Records from a data source

========================

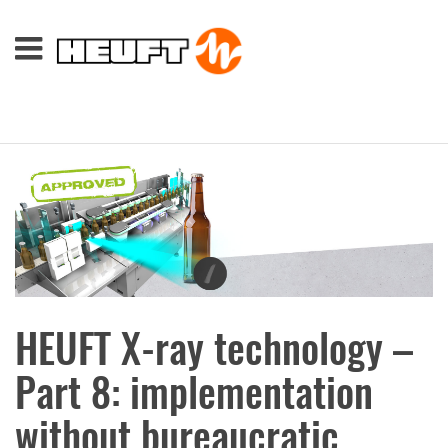
HEUFT X-ray technology –
Part 8: implementation
without bureaucratic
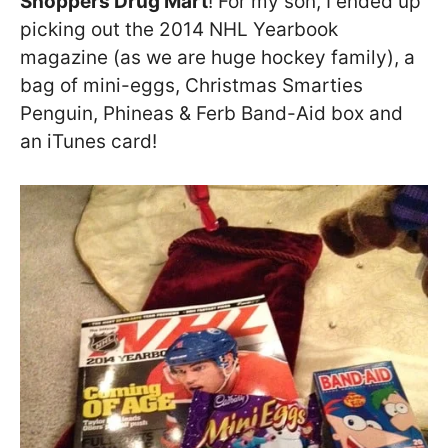
Shoppers Drug Mart
! For my son, I ended up
picking out the 2014 NHL Yearbook
magazine (as we are huge hockey family), a
bag of mini-eggs, Christmas Smarties
Penguin, Phineas & Ferb Band-Aid box and
an iTunes card!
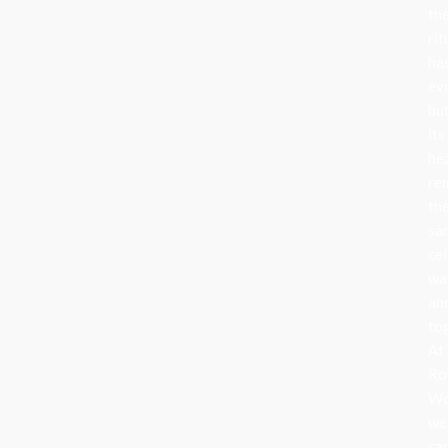
th
rit
ha
ev
bu
its
he
re
th
sa
cel
wa
an
to
At
Ro
Wo
we
ca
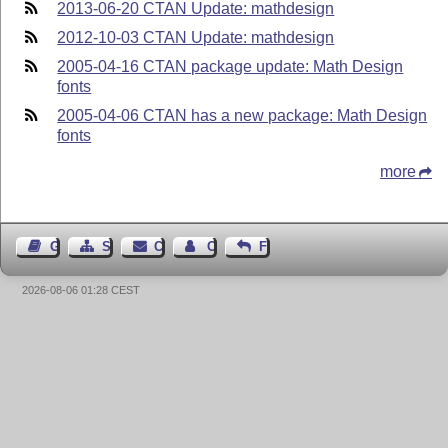
2013-06-20 CTAN Update: mathdesign
2012-10-03 CTAN Update: mathdesign
2005-04-16 CTAN package update: Math Design
fonts
2005-04-06 CTAN has a new package: Math Design
fonts
more
Guest Book
Sitemap
Contact
Contact Author
Feedback
2026-08-06 01:28 CEST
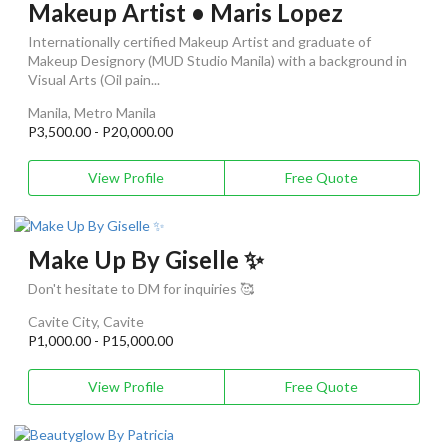
Makeup Artist • Maris Lopez
Internationally certified Makeup Artist and graduate of
Makeup Designory (MUD Studio Manila) with a background in
Visual Arts (Oil pain...
Manila, Metro Manila
P3,500.00 - P20,000.00
View Profile
Free Quote
Make Up By Giselle ✨
Don't hesitate to DM for inquiries 🥰
Cavite City, Cavite
P1,000.00 - P15,000.00
View Profile
Free Quote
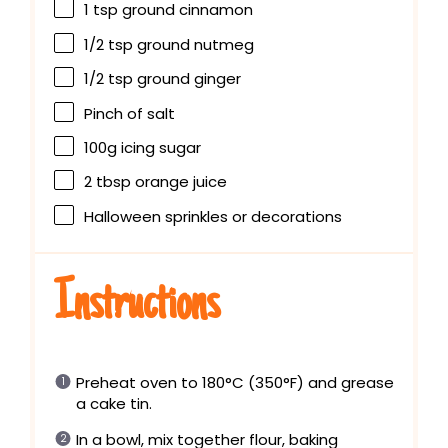
1 tsp
ground cinnamon
1/2 tsp
ground nutmeg
1/2 tsp
ground ginger
Pinch of salt
100g
icing sugar
2 tbsp
orange juice
Halloween sprinkles or decorations
Instructions
Preheat oven to 180°C (350°F) and grease
a cake tin.
In a bowl, mix together flour, baking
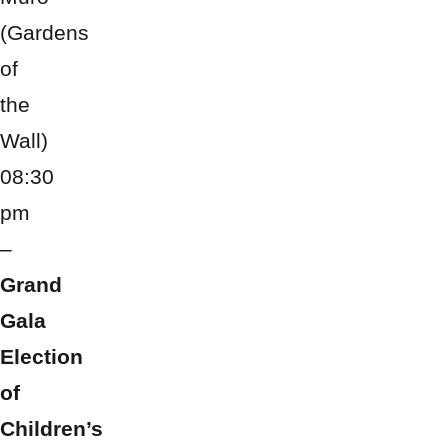
(Gardens
of
the
Wall)
08:30
pm
–
Grand
Gala
Election
of
Children’s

========================

* _What the exercise asks_: Check each line above for the string "package", then copy the ones that have it.

* _Task response_:
2005-04-16 CTAN package update: Math Design
2005-04-06 CTAN has a new package: Math Design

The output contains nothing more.